There are times in one’s life when something changes in you forever. The last few days have been that for me. It’s also the reason why I have not blogged too much, and why my last few posts have reflected on some form of genocide.
There will also be a post from me sometime in the future on the controversial subject of conversion (just so that I can vent some spleen!)
But, this post is not about Orissa or Mangalore. It is about what Orissa, Mangalore and Madhya Pradesh did to me. I need to talk about this somewhere because deep inside there is still a part of me that is in a permanent state of shock.
I am not sure where it started. Perhaps it was that innocuous invitation to join a group called Bring Orissa Dignity and my investigation of how the online world was reporting the killings in Orissa.
Each morning, our group woke up to anywhere between 100 to 400 hate mails, most often with pornographic content. Each morning, our group admin responded to our alerts, deleted all the messages and left a blessing and a prayer for the people who had left those messages. (Incidentally, the between 2 am to 6 am timing also makes me believe that most of them come from fundamentalists overseas. )
While I am still not Christian in my beliefs, it’s true that these instances for the first time helped me to understand the power and strength of these words, “Father, forgive them. They know not what they do.”
But, even more disturbing, what I also experienced there and at all the forums that I visited was deep burning hate – the kind of hate that partitioned this country 60 years ago. And it was this that sent me tail spinning into this state of shock. How could anybody in this modern age hate with such intensity, completeness and complete ignorance?
A post that I saw on Rediff stands out in my mind, “If there was a war, and the Christians had to choose between Jeruslem and India, what would they choose?”
Jeruslem and India??????!!!!!!!!! Shouldn’t it be a ‘no contest’ for obvious historical and religious reasons?

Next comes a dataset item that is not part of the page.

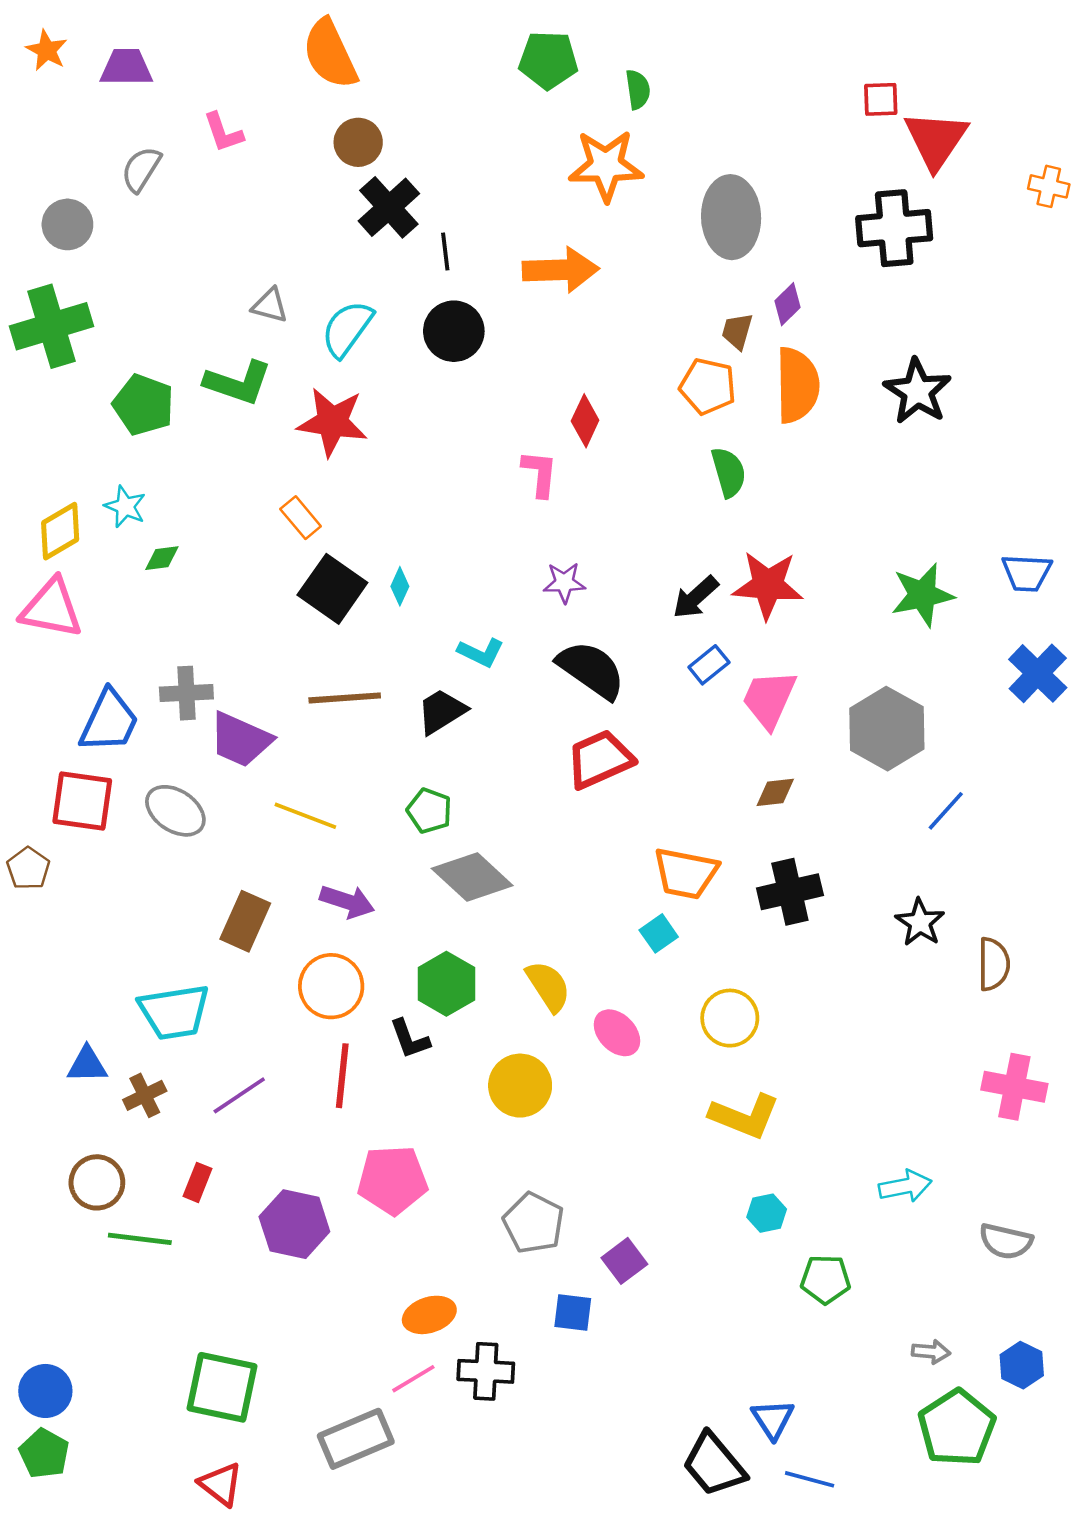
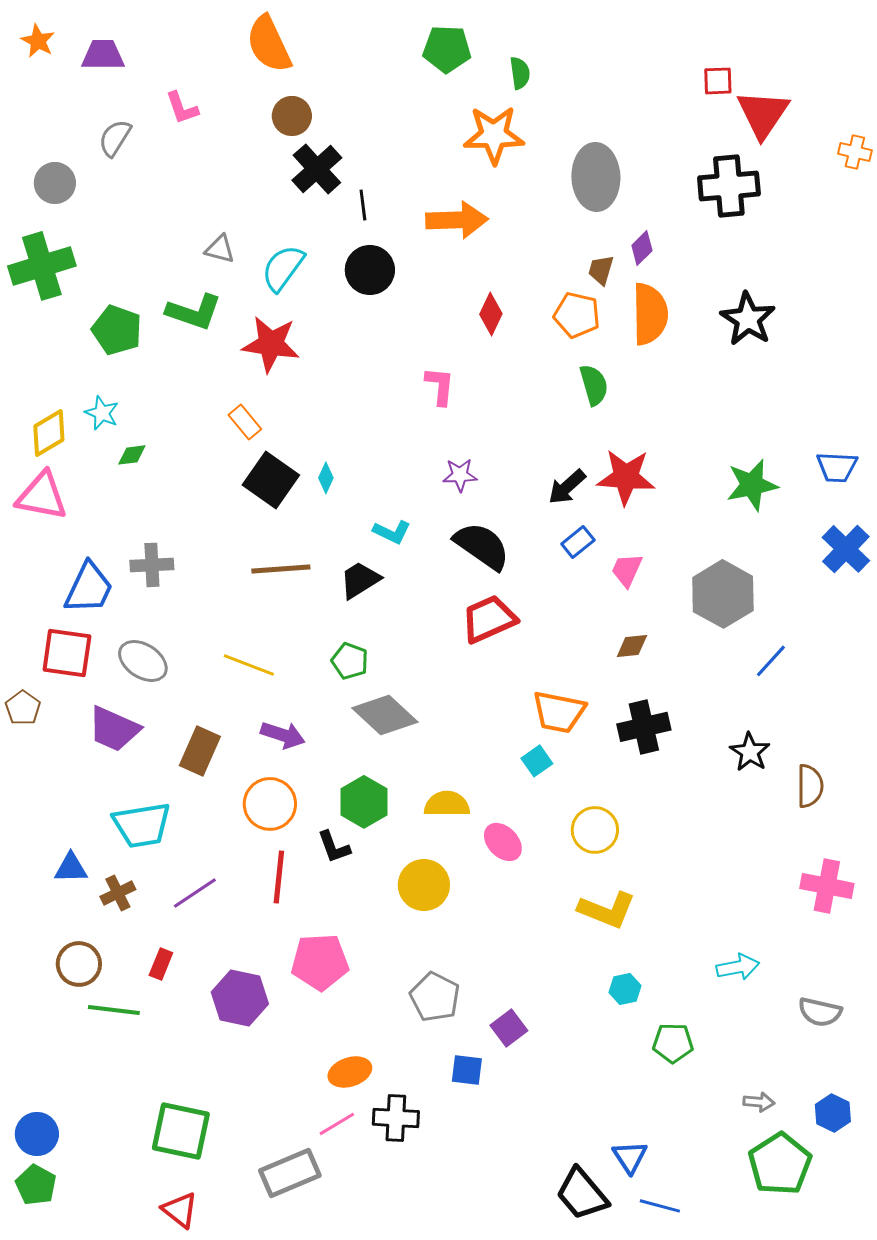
red diamond: (585, 421) -> (491, 314), moved
pink trapezoid: (769, 699) -> (627, 570), size x0.7
purple trapezoid: (240, 740) -> (114, 729), moved
yellow semicircle: (548, 986) -> (447, 804), turned -57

It was interesting to see that the stance that most people took depended on the religion that they were born into. Situations did not exist in black and white. Instead, you were always aggressive or defensive, depending on your religion at birth – even if you did not believe in it
And this includes me as well.
Also, no one cares until the witch hunt happens to them. Till then, it’s just else someone over reacting
I also experienced why the police in India has lost credibility. People that I knew at the Mangalore protests related horrendous stories… Police damaging their own vehicles before they attacked the protestors, women and children dragged out of the church and beaten till they were black and blue, young college students arrested (the unofficial number is 100) and taken away with no contact with their families. Even as the Bajrang Dal leaders claimed responsibility on national television for the event and walked away scot-free.
This is also how a community is radicalized. Nothing justifies it. But this is how it happens, and it is frightening,
So the next day, I found myself watching an alleged terrorist encounter in Delhi. I couldn’t help wondering if it was a staged encounter. After all, if they’d fudged stuff in Mangalore, they could do it in Delhi too.
How is that Zeeshan, a Marketing Manager at a small firm in Delhi, chose to surrender before the TV cameras last night, declaring his innocence? Yet, after a night in police interrogation, the police releases a statement announcing that he has admitted to being a terrorist.
Perhaps that is the way it has always been this way in this country. It was just that I had not experienced it before in a personal way. Till now, I only made academic statements based on the same premise.
But, like I said before… “No one cares in a real way… Till it happens to them.”
I also wish so much at times that I did not get involved in things so deeply. That I could be comfortable in my knowledge that it is still not yet my house being burned (this time it’s just people I know)… But, for some reason, these things disturb me…
At least in the fight for independence, one could appeal to the stated (not practiced) British sense of fair play and commitment to human rights. Here, you can appeal to nothing. In a fascist state, there is no stated morality.
Five years ago, I chose to return to India from the UK after I completed my Master’s because Bangalore and India were home.
But, if I am to be a guest in India, can’t I be a guest in any country in the world? At least a country with a better infrastructure and law enforcement system
Also my hometown, Bangalore of the 80s and the early 90s, remains only in the mind’s eye. So, what do I have to cling on to? What holds me back?
Nothing…except perhaps that Bangalore still remains my husband’s home.
So, I watch as we systematically kill the diversity in that great phrase “unity in diversity”. There is place now for only one religion and one culture. Nothing else is tolerated.
In this scenario, I don’t think that I feel very Indian… And I don’t think I ever will be.
PS. Just for the record, I don’t owe my allegiance to Jeruslem either
I belong to nowhere and everywhere. I’m just passing through.
And while doing that, I am still committed to touching every life that comes my way, and leaving the world around me a better place than I found it… That is my only truth.